Btw regarding your pic. There is a convention here that the data moved
"upwards" for feed forward and “downwards” for feedback. It like having
north up on a map. Your pic is the wrong way round.


#11

:upside_down_face:


#12

Best use of emoji in a sentence :trophy: I laughed out loud. blue2 is right about the orientation though. I don’t see a reason your strategy couldn’t be made to work but the timing overhead might have to be quite disciplined to keep it from eating the advantages gained.


#13

Yes, that has been my concern with adding concurrency to HTM for some time. I have other strategies, but they tend to deviate from the classic algorithms. I think what makes this one different is that only the activation SDRs are transmitted as compressed array of indexes to the 1 bits (granted the SP cluster must transmit more information due to the problem @blue2 described). Limited information transfer means the window for synchronization between processes can be kept very small. Timing is essentially taken care of by the SRC which transmits the completed output only once it has been fully assembled.

I’ve started writing out a proof of concept in Golang to test the idea out. Will report my findings, however it turns out.


#14

Here is an updated diagram capturing the changes discussed so far.

image


Artificial Neural Network Implementation question
#15

I’ve been going deep into computer vision over the past couple weeks, using the openCV library. I don’t know what others here have experience with, but I strikes me that we should be able to store layers as either binary (black/white, if you will) or greyscale images that could easily be passed back and forth, with optimized bitwise operations already existing for photo manipulation. Layers can then be passed as lossless PNG or compressed JPG.
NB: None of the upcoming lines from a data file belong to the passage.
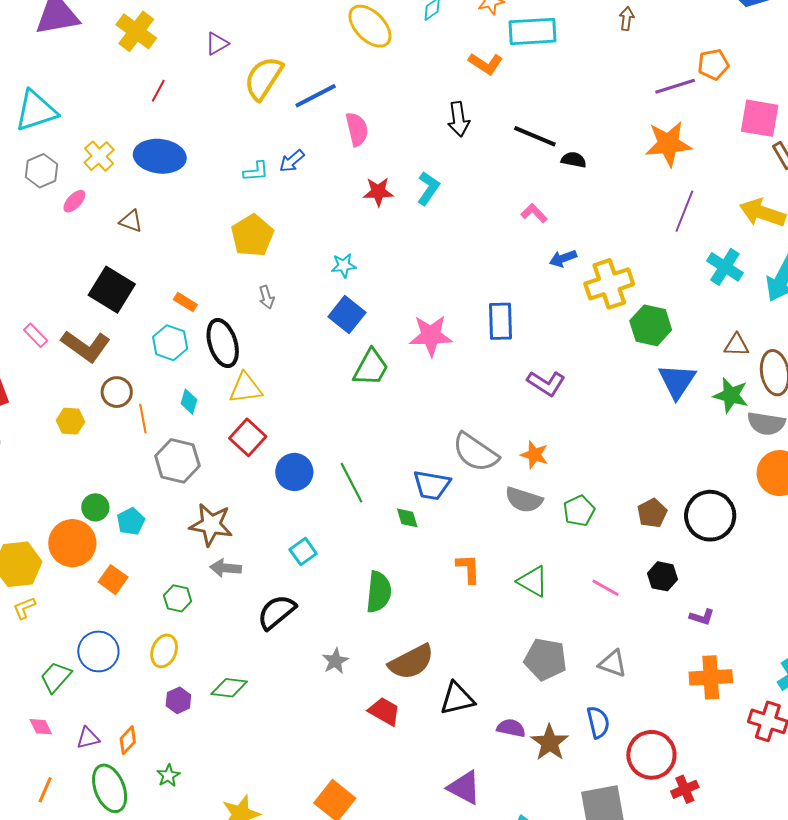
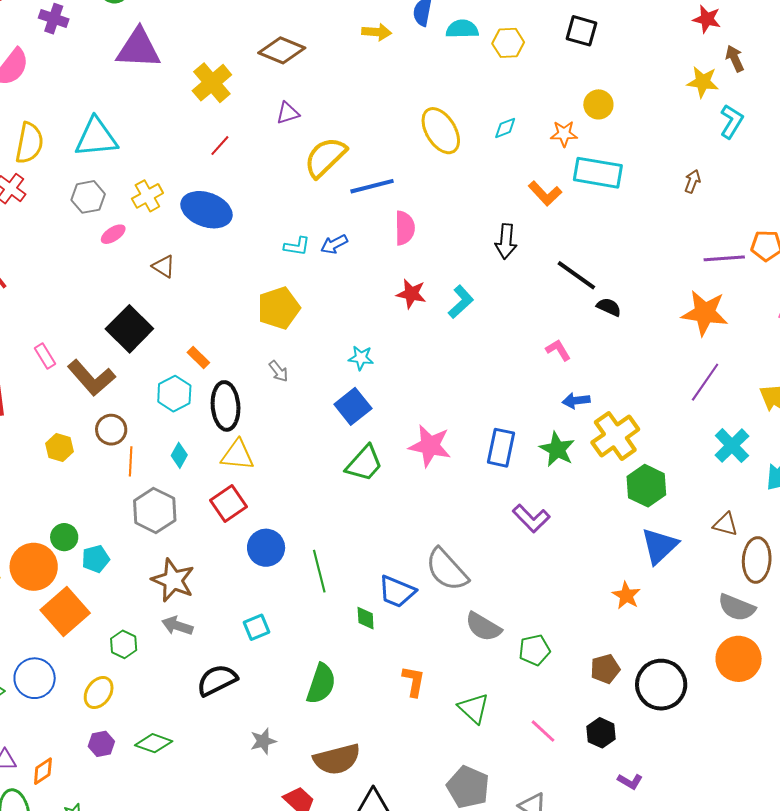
yellow cross: (609, 284) -> (615, 436), turned -30
gray arrow: (266, 297) -> (279, 371), turned -35
green star: (731, 395) -> (557, 449), moved
orange star: (534, 455) -> (626, 595), moved
orange square: (113, 580) -> (65, 611), size x1.6

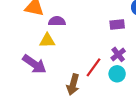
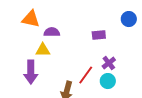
purple rectangle: (117, 24) -> (99, 35), moved
purple arrow: (34, 64) -> (31, 72), turned 55

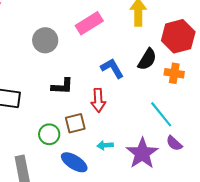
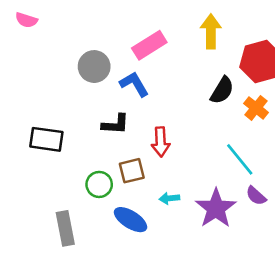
blue L-shape: (112, 68) -> (134, 84), moved
orange cross: (174, 73) -> (256, 108), turned 30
Also, I haven’t done much with it before, but I do see that tensorflow (which has good distributed graph support), does have bitwise operations as well.
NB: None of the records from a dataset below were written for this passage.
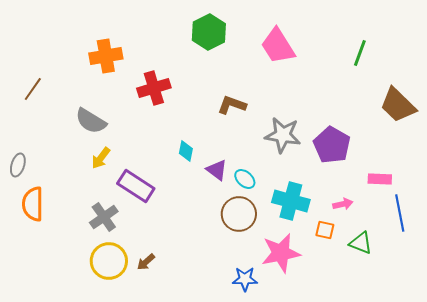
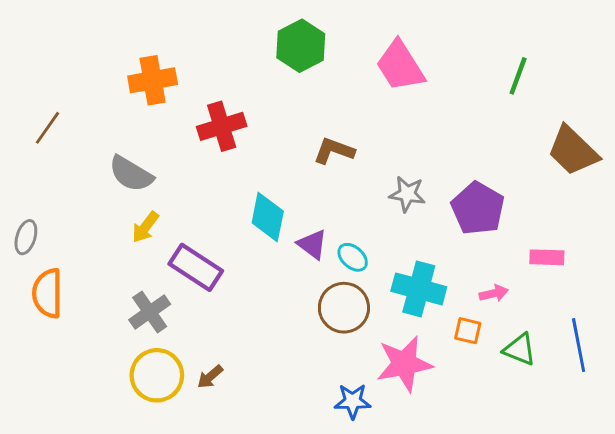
gray star: (283, 135) -> (407, 194), size x0.7
cyan diamond: (186, 151) -> (268, 217), size x1.6
blue line: (400, 213) -> (579, 345), moved

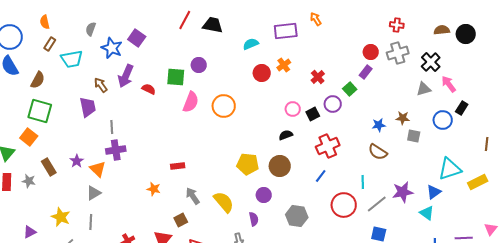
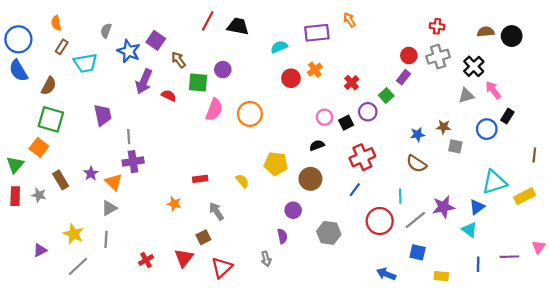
brown arrow: (101, 85) -> (178, 60), moved
yellow pentagon: (248, 164) -> (276, 164), moved
yellow semicircle: (224, 202) -> (242, 181), moved, size x0.6

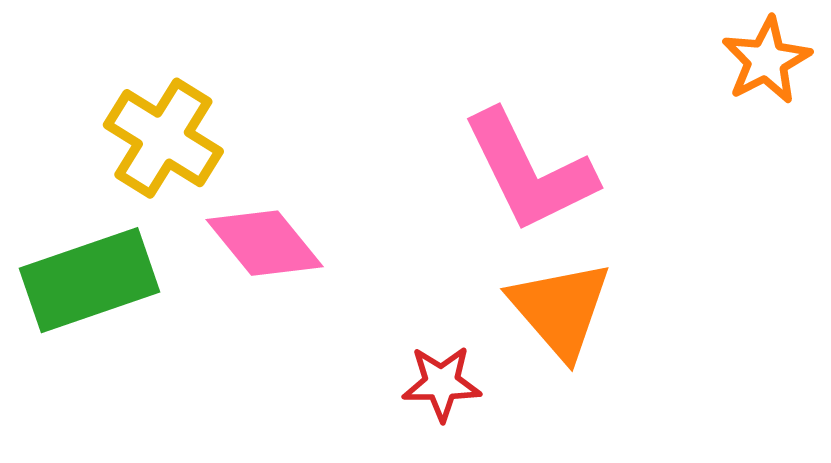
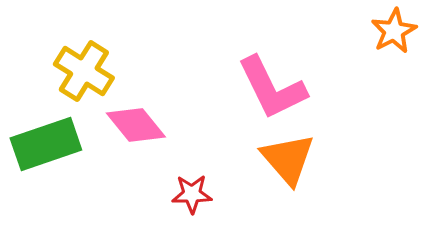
red star: (442, 383) -> (192, 194), moved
https://www.tensorflow.org/api_docs/python/tf/bitwise

Has anybody already tried this?

( I first got into openCV using this tutorial series, if anyone is interested: https://www.youtube.com/watch?v=Z78zbnLlPUA&list=PLQVvvaa0QuDdttJXlLtAJxJetJcqmqlQq )


#16

Excelent idea. In this case, it could be a way to further compress the traffic within the spatial pooling cluster. It would also be interesting to see if a sparse (say 2%) array encoded as a PNG is more compressed than a dense array of indexes to the 1 bits. My suspicion is no, but I’ll have to check into this…


#17

Such partitioning looks like a perfect fit for the Actor Model. Each independent activity (SDR/pooler) could be modeled as an actor, even within one machine. The communication overhead on one machine would be negligible. Scaling out to other machines would be natural as well as messaging is transparent in the actor model.

The concurrency would not need complex synchronization given a good actor model implementation. The scheduler would automatically utilize available cores. (E.g. see Pony and Erlang scheduler details).

To communicate between the nodes, low latency zeromq could be used, serializing with msgpack, thus allowing for heterogeneous implementations.

Sorry for jumping in out of the blue. Will try to catch up with the discussion.


NuPIC implementation in Actor Model?
#18

I’ve set out to try this in Pony. Current strategy is to get synchronous basics off the Go implementation, and then see, how actors could fit in. → https://github.com/d-led/htm.pony
If anyone is willing to learn pony via Go + HTM, contributors are welcome


#19

I’ve read through some of the Pony tutorial, and it sounds good like a great match for the idea. What have you completed so far on the htm.pony project and what more needs to be done? I looked for board on github but I didn’t see any features outline or completed so I don’t know what has been done and what needs to get done.


#20

Ditto that. I’d be happy to contribute if somebody write up some outlines with some milestones.